Jernigan v. Jernigan

Decision Date20 March 1946
Docket Number237
Citation37 S.E.2d 493,226 N.C. 204
PartiesJERNIGAN et al. v. JERNIGAN et al.
CourtNorth Carolina Supreme Court

Petition to sell land for partition.

It is alleged that the feme petitioners and respondents, as the only children and heirs at law of Susan Jernigan, deceased are tenants in common by inheritance of a tract of land in Johnston County, containing 88 1/2 acres, which their mother left undevised at the time of her death, October 27, 1943.

The respondents denied the cotenancy and pleaded sole seizin, R A. Jernigan to part of the land under deed from his father and mother, and Minnie (Jernigan) Raynor to the remainder consisting of 42 3/4 acres, under deed executed by her widowed mother May 26, 1941, and registered the same day.

The petitioners replied and attacked the validity of both deeds on the ground of alleged undue influence in their procurement.
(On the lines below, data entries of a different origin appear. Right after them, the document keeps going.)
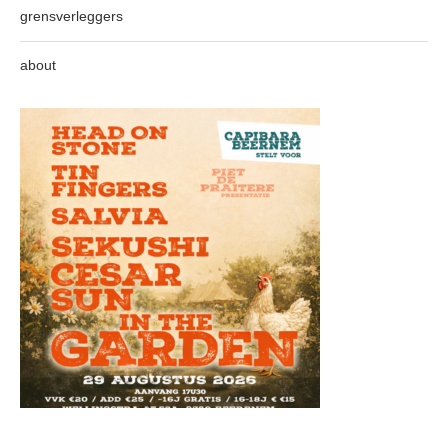
grensverleggers
about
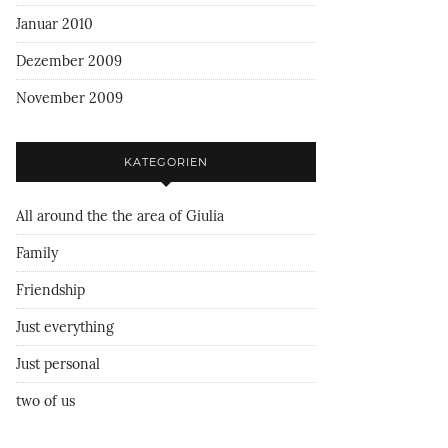
Januar 2010
Dezember 2009
November 2009
KATEGORIEN
All around the the area of Giulia
Family
Friendship
Just everything
Just personal
two of us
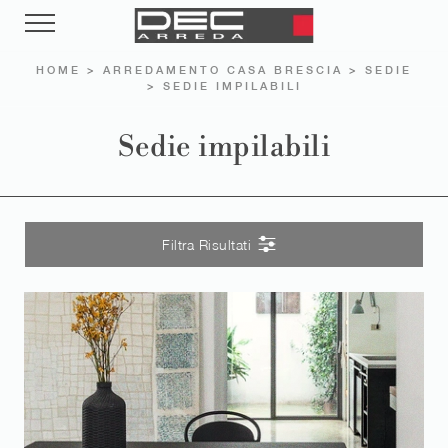
HOME
>
ARREDAMENTO CASA BRESCIA
>
SEDIE
>
SEDIE IMPILABILI
Sedie impilabili
Filtra Risultati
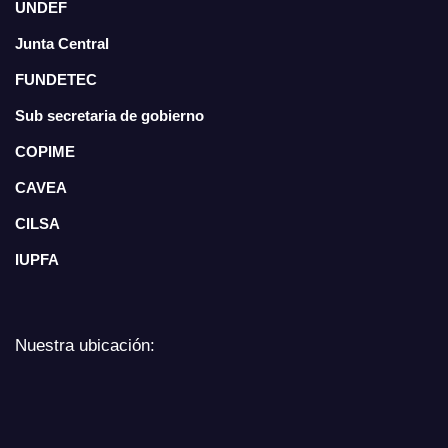
UNDEF
Junta Central
FUNDETEC
Sub secretaria de gobierno
COPIME
CAVEA
CILSA
IUPFA
Nuestra ubicación:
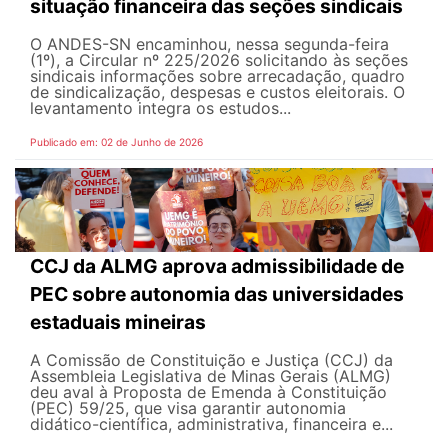
situação financeira das seções sindicais
O ANDES-SN encaminhou, nessa segunda-feira
(1º), a Circular nº 225/2026 solicitando às seções
sindicais informações sobre arrecadação, quadro
de sindicalização, despesas e custos eleitorais. O
levantamento integra os estudos...
Publicado em: 02 de Junho de 2026
CCJ da ALMG aprova admissibilidade de
PEC sobre autonomia das universidades
estaduais mineiras
A Comissão de Constituição e Justiça (CCJ) da
Assembleia Legislativa de Minas Gerais (ALMG)
deu aval à Proposta de Emenda à Constituição
(PEC) 59/25, que visa garantir autonomia
didático-científica, administrativa, financeira e...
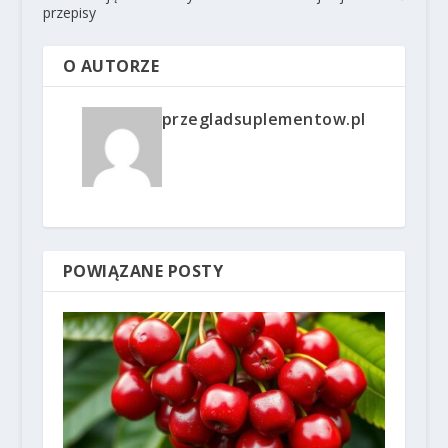
przepisy
O AUTORZE
przegladsuplementow.pl
POWIĄZANE POSTY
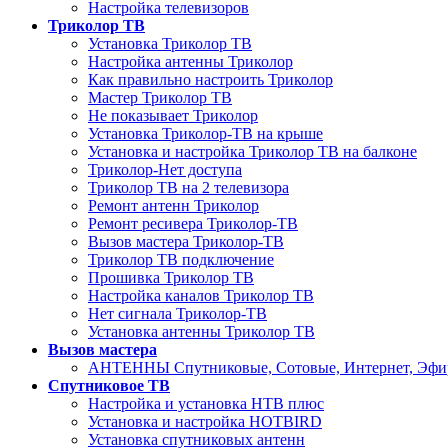
Настройка телевизоров
Триколор ТВ
Установка Триколор ТВ
Настройка антенны Триколор
Как правильно настроить Триколор
Мастер Триколор ТВ
Не показывает Триколор
Установка Триколор-ТВ на крыше
Установка и настройка Триколор ТВ на балконе
Триколор-Нет доступа
Триколор ТВ на 2 телевизора
Ремонт антенн Триколор
Ремонт ресивера Триколор-ТВ
Вызов мастера Триколор-ТВ
Триколор ТВ подключение
Прошивка Триколор ТВ
Настройка каналов Триколор ТВ
Нет сигнала Триколор-ТВ
Установка антенны Триколор ТВ
Вызов мастера
АНТЕННЫ Спутниковые, Сотовые, Интернет, Эф
Спутниковое ТВ
Настройка и установка НТВ плюс
Установка и настройка HOTBIRD
Установка спутниковых антенн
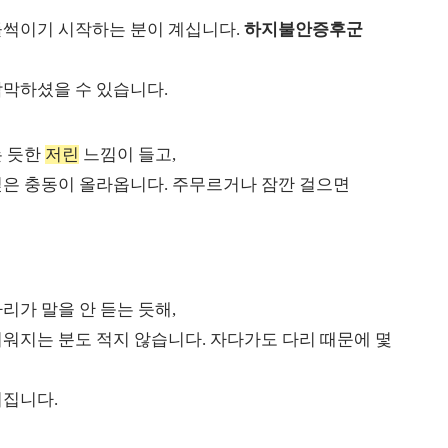
들썩이기 시작하는 분이 계십니다.
하지불안증후군
막막하셨을 수 있습니다.
는 듯한
저린
느낌이 들고,
싶은 충동이 올라옵니다. 주무르거나 잠깐 걸으면
리가 말을 안 듣는 듯해,
워지는 분도 적지 않습니다. 자다가도 다리 때문에 몇
워집니다.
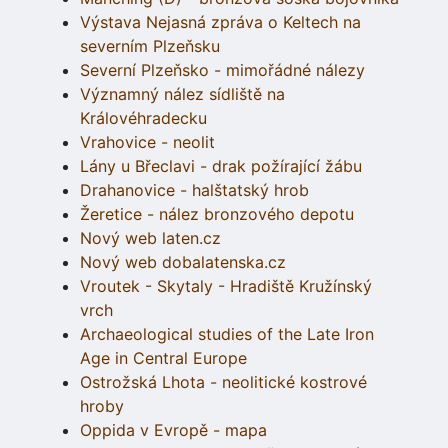
Výstava Nejasná zpráva o Keltech na
severním Plzeňsku
Severní Plzeňsko - mimořádné nálezy
Významný nález sídliště na
Královéhradecku
Vrahovice - neolit
Lány u Břeclavi - drak požírající žábu
Drahanovice - halštatský hrob
Žeretice - nález bronzového depotu
Nový web laten.cz
Nový web dobalatenska.cz
Vroutek - Skytaly - Hradiště Kružínský
vrch
Archaeological studies of the Late Iron
Age in Central Europe
Ostrožská Lhota - neolitické kostrové
hroby
Oppida v Evropě - mapa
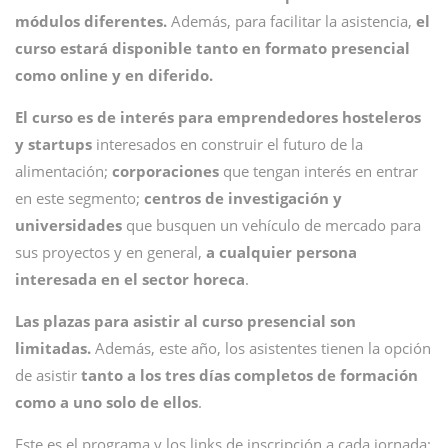
módulos diferentes.
Además, para facilitar la asistencia,
el
curso estará disponible tanto en formato presencial
como online y en diferido.
El curso es de interés para emprendedores hosteleros
y startups
interesados en construir el futuro de la
alimentación;
corporaciones
que tengan interés en entrar
en este segmento;
centros de investigación y
universidades
que busquen un vehículo de mercado para
sus proyectos y en general,
a cualquier persona
interesada en el sector horeca
.
Las plazas para asistir al curso presencial son
limitadas.
Además, este año, los asistentes tienen la opción
de asistir
tanto a los tres días completos de formación
como a uno solo de ellos
.
Este es el programa y los links de inscripción a cada jornada:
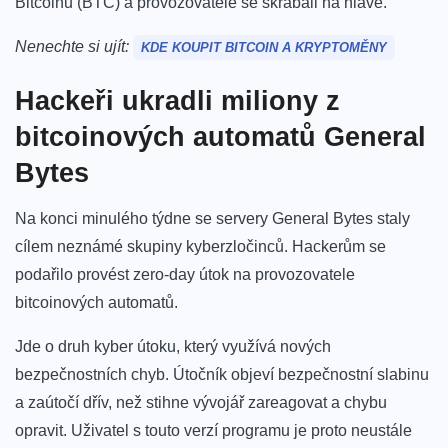
Bitcoinu (BTC) a provozovatelé se škrábali na hlavě.
Nenechte si ujít:
KDE KOUPIT BITCOIN A KRYPTOMĚNY
Hackeři ukradli miliony z
bitcoinových automatů General
Bytes
Na konci minulého týdne se servery General Bytes staly
cílem neznámé skupiny kyberzločinců. Hackerům se
podařilo provést zero-day útok na provozovatele
bitcoinových automatů.
Jde o druh kyber útoku, který využívá nových
bezpečnostních chyb. Útočník objeví bezpečnostní slabinu
a zaútočí dřív, než stihne vývojář zareagovat a chybu
opravit. Uživatel s touto verzí programu je proto neustále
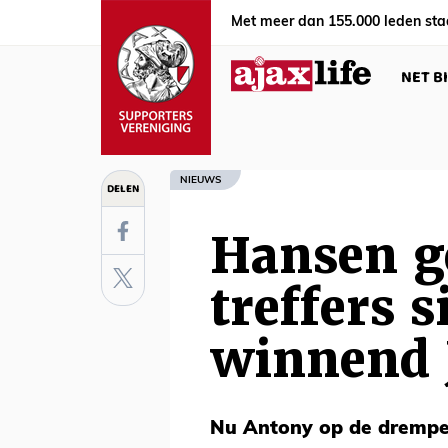
Met meer dan 155.000 leden sta
NET B
NIEUWS
DELEN
Hansen g
treffers s
winnend 
Nu Antony op de drempel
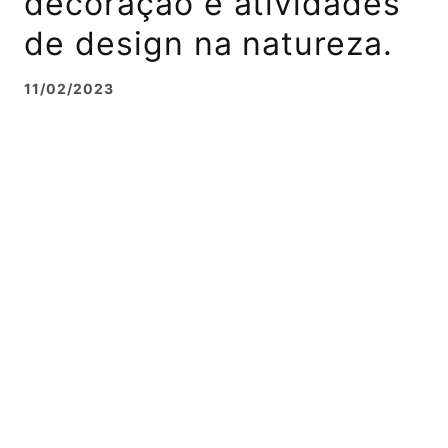
decoração e atividades
de design na natureza.
11/02/2023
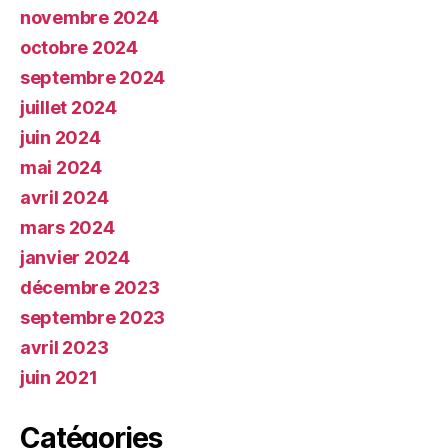
novembre 2024
octobre 2024
septembre 2024
juillet 2024
juin 2024
mai 2024
avril 2024
mars 2024
janvier 2024
décembre 2023
septembre 2023
avril 2023
juin 2021
Catégories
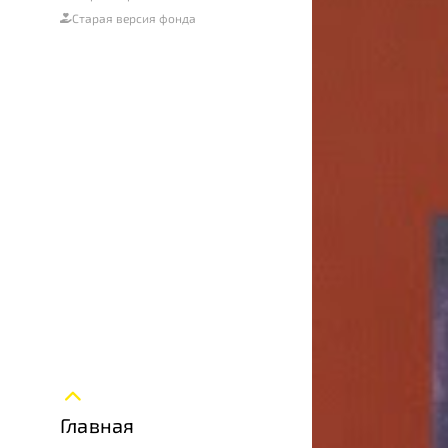
Старая версия фонда
Главная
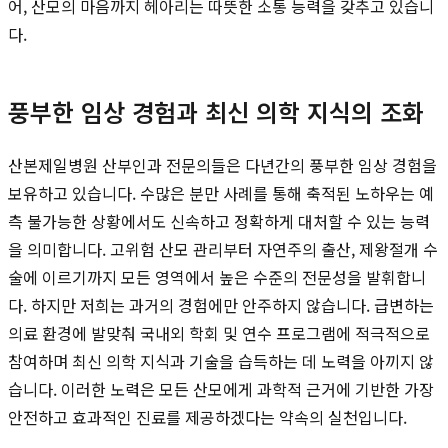
어, 산모의 마음까지 헤아리는 따뜻한 소통 능력을 갖추고 있습니
다.
풍부한 임상 경험과 최신 의학 지식의 조화
산본제일병원 산부인과 전문의들은 다년간의 풍부한 임상 경험을
보유하고 있습니다. 수많은 분만 사례를 통해 축적된 노하우는 예
측 불가능한 상황에서도 신속하고 정확하게 대처할 수 있는 능력
을 의미합니다. 고위험 산모 관리부터 자연주의 출산, 제왕절개 수
술에 이르기까지 모든 영역에서 높은 수준의 전문성을 발휘합니
다. 하지만 저희는 과거의 경험에만 안주하지 않습니다. 급변하는
의료 환경에 발맞춰 국내외 학회 및 연수 프로그램에 적극적으로
참여하며 최신 의학 지식과 기술을 습득하는 데 노력을 아끼지 않
습니다. 이러한 노력은 모든 산모에게 과학적 근거에 기반한 가장
안전하고 효과적인 진료를 제공하겠다는 약속의 실천입니다.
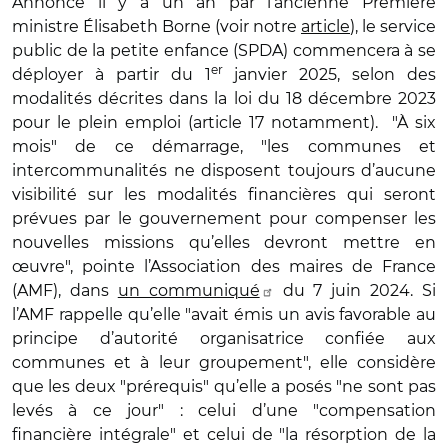
Annoncé il y a un an par l’ancienne Première
ministre Élisabeth Borne (voir notre
article
), le service
public de la petite enfance (SPDA) commencera à se
er
déployer à partir du 1
janvier 2025, selon des
modalités décrites dans la loi du 18 décembre 2023
pour le plein emploi (article 17 notamment). "À six
mois" de ce démarrage, "les communes et
intercommunalités ne disposent toujours d’aucune
visibilité sur les modalités financières qui seront
prévues par le gouvernement pour compenser les
nouvelles missions qu’elles devront mettre en
œuvre", pointe l’Association des maires de France
(AMF), dans
un communiqué
du 7 juin 2024. Si
l’AMF rappelle qu’elle "avait émis un avis favorable au
principe d’autorité organisatrice confiée aux
communes et à leur groupement", elle considère
que les deux "prérequis" qu’elle a posés "ne sont pas
levés à ce jour" : celui d’une "compensation
financière intégrale" et celui de "la résorption de la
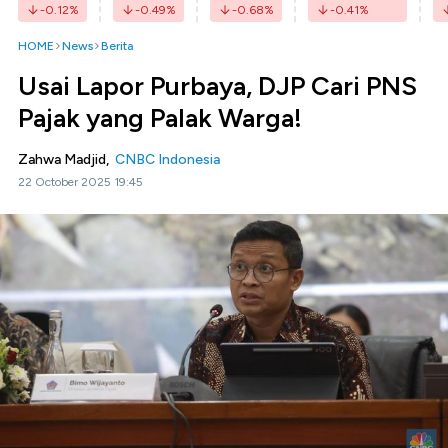
-0.12
%
-0.49
%
-0.68
%
-0.41
%
HOME
News
Berita
Usai Lapor Purbaya, DJP Cari PNS
Pajak yang Palak Warga!
Zahwa Madjid,
CNBC Indonesia
22 October 2025 19:45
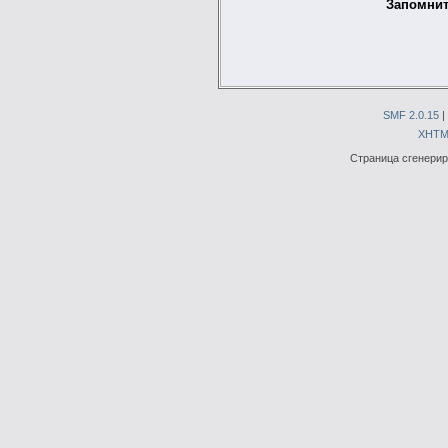
Запомнит
SMF 2.0.15
|
XHTM
Страница сгенериро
The claim of R. A. Jernigan was settled by consent judgment. The case was then tried out on the issue raised by the feme respondent's plea.

The jury returned the following verdict:

'1. Was the execution of the deed from Susan Jernigan to Minnie Raynor, dated May 26, 1941, procured by undue influence exerted by the said Minnie Raynor upon the said Susan Jernigan as alleged in the plaintiffs' pleadings? Answer No.'

From judgment on the verdict adjudging the respondent, Minnie Raynor, to be the owner of the 42 3/4 acres in question, the petitioners appeal, assigning errors.

Parker & Lee, of Smithfield, for petitioners-appellants.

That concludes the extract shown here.